Purpose/Objective: Some patients with head and neck cancer are treated with intensity modulated radiation therapy (IMRT). We designated this as “firstirradiation”. If they later develop disease, “second-irradiation” therapy would be challenging. We have developed a technique that limits the cumulative dose to the spinal cord and brainstem while maximizing coverage of a new planning target volume (PTV) in the new treatment region.
Materials and methods: Three patients who previously received IMRT and later developed a recurrence were selected to demonstrate this technique. A CT simulation scan was performed and then the original plan was applied. Fluence from outside of the spinal cord and brainstem with a 1.0 cm margin (SCBM) was removed. This modified plan was then used as a base plan for optimization. The original plan was summed with a new second-irradiation plan to evaluate the cumulative dose received by the spinal cord and brainstem. The second-irradiation plan alone was used to evaluate for coverage of the new PTV.

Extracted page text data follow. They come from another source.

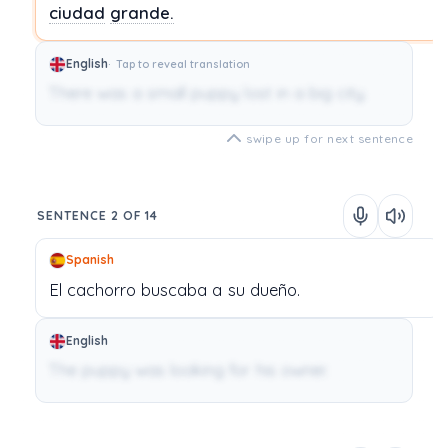
ciudad
grande.
English
Tap to reveal translation
There was a small puppy lost in a big city.
swipe up for next sentence
SENTENCE 2 OF 14
Spanish
El
cachorro
buscaba
a
su
dueño.
English
The puppy was looking for his owner.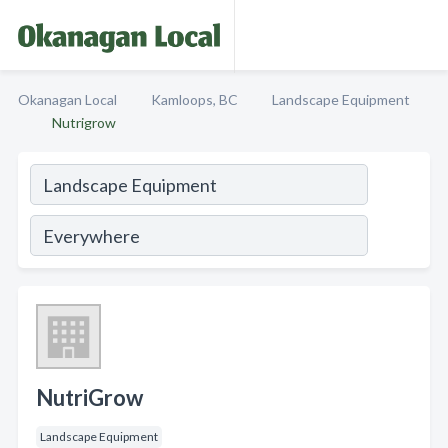
Okanagan Local
Kamloops, BC
Landscape Equipment
Nutrigrow
NutriGrow
Landscape Equipment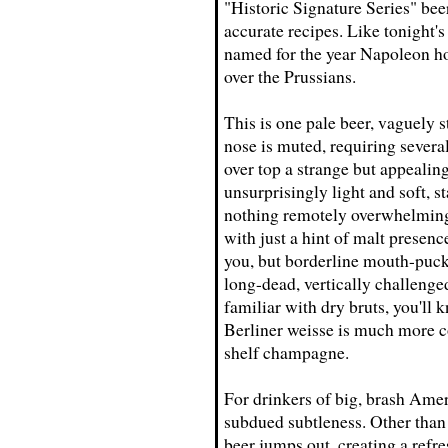
"Historic Signature Series" beer
accurate recipes. Like tonight's
named for the year Napoleon hois
over the Prussians.
This is one pale beer, vaguely 
nose is muted, requiring several
over top a strange but appealin
unsurprisingly light and soft, st
nothing remotely overwhelming
with just a hint of malt presenc
you, but borderline mouth-puck
long-dead, vertically challeng
familiar with dry bruts, you'll 
Berliner weisse is much more co
shelf champagne.
For drinkers of big, brash Amer
subdued subtleness. Other than t
beer jumps out, creating a refr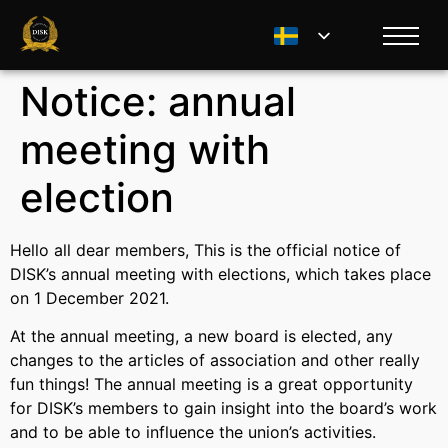
Notice: annual
meeting with
election
Hello all dear members, This is the official notice of
DISK’s annual meeting with elections, which takes place
on 1 December 2021.
At the annual meeting, a new board is elected, any
changes to the articles of association and other really
fun things! The annual meeting is a great opportunity
for DISK’s members to gain insight into the board’s work
and to be able to influence the union’s activities.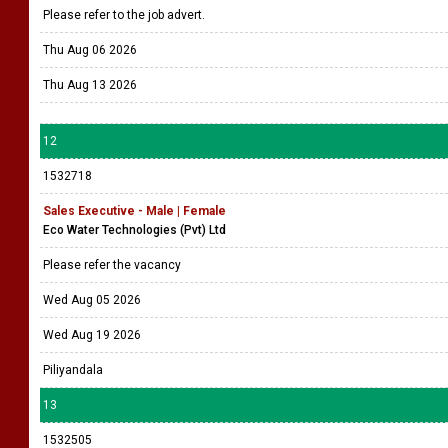
Please refer to the job advert.
Thu Aug 06 2026
Thu Aug 13 2026
12
1532718
Sales Executive - Male | Female
Eco Water Technologies (Pvt) Ltd
Please refer the vacancy
Wed Aug 05 2026
Wed Aug 19 2026
Piliyandala
13
1532505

Results: For all patients, the maximum cumulative doses to the spinal cord with 0.5 cm margin (SCM) and brainstem with 0.5 cm margin (BSM) met the National Cancer Institute of Canada Clinical Trials Group head and neck clinical protocol dose limitations. For the second-irradiation plan alone, 100% of the prescribed dose covered 95% of PTV.
Conclusion: The use of a fluence modified IMRT plan as base plan is an effective planning technique that accounts for the cumulative dose to the spinal cord and brainstem while allowing coverage of a new PTV.